══ Records to use ══

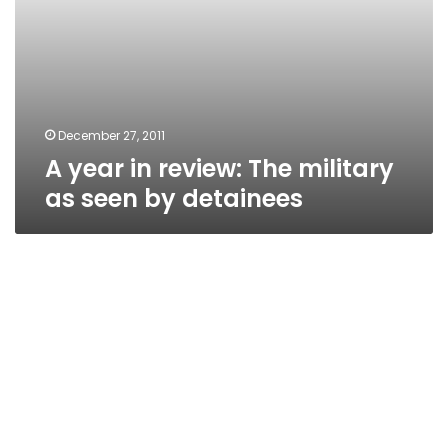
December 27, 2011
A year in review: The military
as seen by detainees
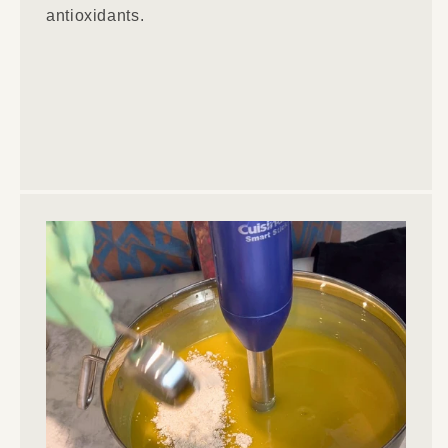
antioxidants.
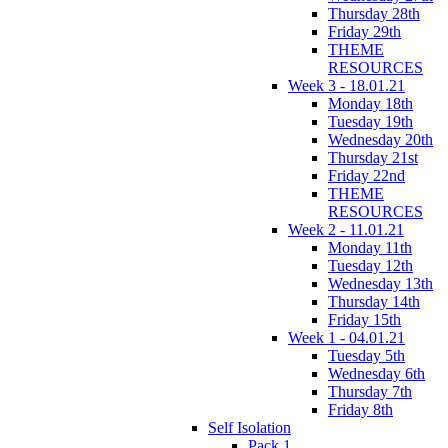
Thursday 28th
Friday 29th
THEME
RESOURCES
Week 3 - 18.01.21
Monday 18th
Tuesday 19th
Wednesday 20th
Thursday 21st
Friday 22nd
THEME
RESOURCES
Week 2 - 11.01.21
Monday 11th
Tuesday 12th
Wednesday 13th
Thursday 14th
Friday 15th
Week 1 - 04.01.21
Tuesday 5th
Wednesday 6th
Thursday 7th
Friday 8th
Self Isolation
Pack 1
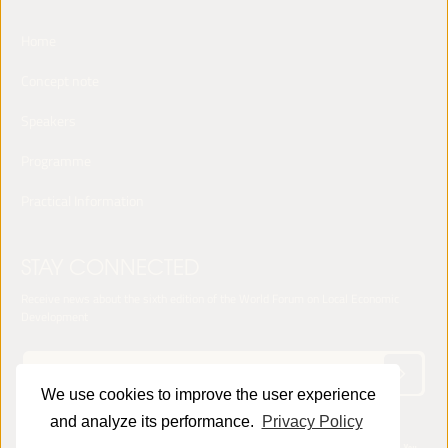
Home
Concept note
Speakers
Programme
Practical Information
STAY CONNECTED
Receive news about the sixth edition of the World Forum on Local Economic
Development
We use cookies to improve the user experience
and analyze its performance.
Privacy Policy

═══
══ Records to use ══

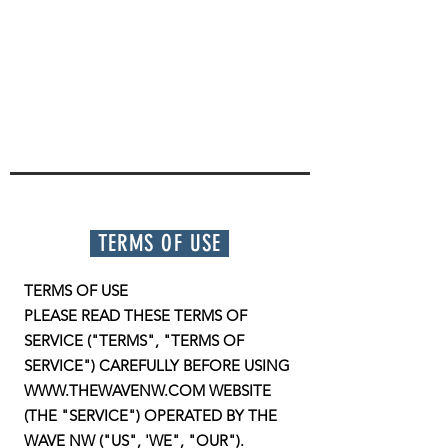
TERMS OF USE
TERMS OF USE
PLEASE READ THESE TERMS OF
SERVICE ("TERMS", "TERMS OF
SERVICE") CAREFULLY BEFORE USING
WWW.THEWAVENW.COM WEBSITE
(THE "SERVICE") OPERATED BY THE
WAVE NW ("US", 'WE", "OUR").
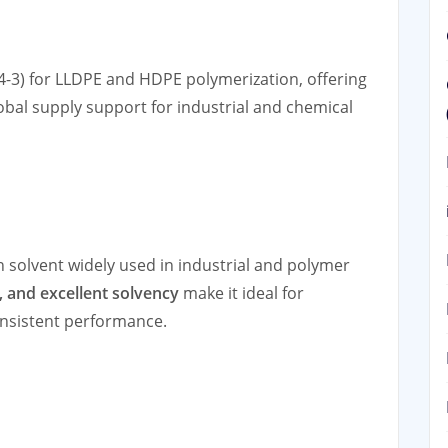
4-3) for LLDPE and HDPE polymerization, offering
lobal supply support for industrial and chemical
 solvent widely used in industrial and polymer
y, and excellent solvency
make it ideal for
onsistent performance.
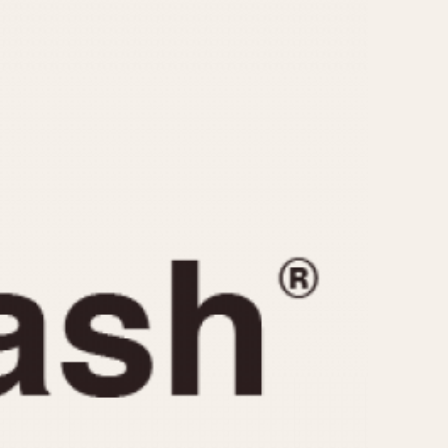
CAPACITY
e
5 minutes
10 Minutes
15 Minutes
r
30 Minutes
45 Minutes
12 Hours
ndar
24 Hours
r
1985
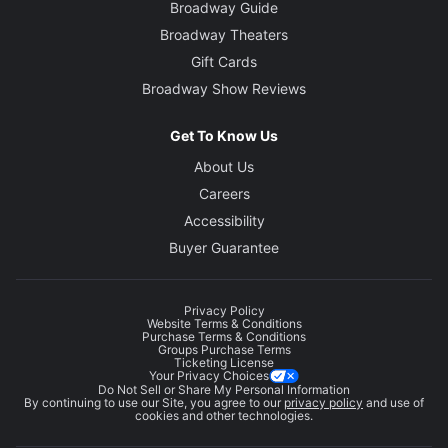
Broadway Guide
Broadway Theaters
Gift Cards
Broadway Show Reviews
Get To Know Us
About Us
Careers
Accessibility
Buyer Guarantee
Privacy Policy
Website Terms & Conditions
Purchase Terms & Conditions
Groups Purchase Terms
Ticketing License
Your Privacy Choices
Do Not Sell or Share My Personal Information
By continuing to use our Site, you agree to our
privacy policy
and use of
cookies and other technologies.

═══

# Exercise:
The stretch to restate runs from the line above containing "Thursday 21st" through the line containing "Practical Information". Copy it word for word, ends included, without pictures.

# Response to this exercise:
Thursday 21st
Friday 22nd
THEME
RESOURCES
Week 2 - 11.01.21
Monday 11th
Tuesday 12th
Wednesday 13th
Thursday 14th
Friday 15th
Week 1 - 04.01.21
Tuesday 5th
Wednesday 6th
Thursday 7th
Friday 8th
Self Isolation
Pack 1
Home
Concept note
Speakers
Programme
Practical Information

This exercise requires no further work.